On any other day, watching hockey players drape their equipment bags over their shoulders heading out toward the parking lot might seem like an ordinary occurrence.
But to see Tampa Bay Lightning players walk out of a bare-bones locker room at the Ice Sports Forum, equipment stuffed into oversized bags and hockey sticks in their hands, seemed a bit surreal.
As Day 2 of the NHL lockout arrived, players had no access to team facilities and could not have contact with team personnel – including equipment managers and medical trainers – or workout at the facilities above the team locker room.
Marty St. Louis even took up a collection of money to give the manager at the Ice Sports Forum to cover the cost of the two hours of ice time purchased by the 20 players present on Monday. The ice time is normally paid for by the team.
And while most players continued to wear practice jerseys with the team logo on it, three players – Mathieu Garon, Sami Salo and St. Louis – wore their shirts inside out on the ice.

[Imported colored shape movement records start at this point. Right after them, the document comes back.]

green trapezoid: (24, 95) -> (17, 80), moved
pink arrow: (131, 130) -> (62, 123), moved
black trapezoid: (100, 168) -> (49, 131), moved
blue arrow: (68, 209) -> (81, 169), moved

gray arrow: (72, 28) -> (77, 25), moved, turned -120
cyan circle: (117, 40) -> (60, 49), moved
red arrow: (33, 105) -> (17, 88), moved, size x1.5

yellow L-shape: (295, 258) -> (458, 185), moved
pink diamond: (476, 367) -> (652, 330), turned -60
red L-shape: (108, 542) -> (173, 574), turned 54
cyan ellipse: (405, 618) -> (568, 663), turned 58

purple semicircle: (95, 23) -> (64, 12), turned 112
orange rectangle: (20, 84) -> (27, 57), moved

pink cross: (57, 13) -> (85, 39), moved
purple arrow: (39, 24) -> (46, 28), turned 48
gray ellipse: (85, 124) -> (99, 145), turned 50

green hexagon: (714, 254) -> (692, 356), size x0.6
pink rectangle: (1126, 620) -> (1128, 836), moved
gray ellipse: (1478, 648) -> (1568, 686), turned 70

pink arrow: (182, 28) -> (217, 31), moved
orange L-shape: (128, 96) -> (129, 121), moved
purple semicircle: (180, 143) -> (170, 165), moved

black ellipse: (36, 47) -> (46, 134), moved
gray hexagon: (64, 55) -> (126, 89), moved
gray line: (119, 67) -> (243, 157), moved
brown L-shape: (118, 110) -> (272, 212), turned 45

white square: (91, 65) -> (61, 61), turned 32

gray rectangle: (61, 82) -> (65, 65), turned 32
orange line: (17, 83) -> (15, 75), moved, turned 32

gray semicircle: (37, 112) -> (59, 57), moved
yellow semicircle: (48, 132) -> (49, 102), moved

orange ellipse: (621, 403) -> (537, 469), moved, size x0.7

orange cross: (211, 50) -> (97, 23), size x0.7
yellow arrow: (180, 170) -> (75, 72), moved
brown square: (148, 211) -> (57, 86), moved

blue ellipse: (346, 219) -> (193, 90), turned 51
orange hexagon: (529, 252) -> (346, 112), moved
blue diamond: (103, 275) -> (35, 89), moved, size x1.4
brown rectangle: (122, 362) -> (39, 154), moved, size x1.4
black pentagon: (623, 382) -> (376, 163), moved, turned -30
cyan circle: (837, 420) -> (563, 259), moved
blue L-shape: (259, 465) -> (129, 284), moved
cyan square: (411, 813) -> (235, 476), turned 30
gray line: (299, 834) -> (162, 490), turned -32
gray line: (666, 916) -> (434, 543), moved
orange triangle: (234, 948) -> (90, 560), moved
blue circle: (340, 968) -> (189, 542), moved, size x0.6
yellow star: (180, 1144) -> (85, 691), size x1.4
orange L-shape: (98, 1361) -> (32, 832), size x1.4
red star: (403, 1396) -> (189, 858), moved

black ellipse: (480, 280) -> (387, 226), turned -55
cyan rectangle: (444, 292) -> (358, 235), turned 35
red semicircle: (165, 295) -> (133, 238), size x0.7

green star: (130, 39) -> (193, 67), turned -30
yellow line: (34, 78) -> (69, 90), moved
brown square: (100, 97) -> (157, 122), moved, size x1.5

While there appears to be no quick end in site to NHL's third lockout under commissioner Gary Bettman – he was was the head of the league during the 1994 and 2004 lockouts – players will continue assemble in Brandon for the time being. With the start of training camp scheduled for Friday, the informal gatherings for workouts and scrimmages will continue – just in case.
"We had a pretty good group of guys out here (Monday) and we'll do the same thing (on Tuesday) and for the next little while,'' new defenseman Sami Salo said. "We'll just kind of take things day-by-day right now, keep ourselves in shape and be ready for whenever.''
For many players, after losing the entire 2004-05 season to the lockout that brought about the implementation of a salary cap system, going through another work stoppage that might potentially disrupt the season seems surreal now that the lockout is in full effect. In some ways, it's somewhat difficult for them to fathom they are back in the same situation.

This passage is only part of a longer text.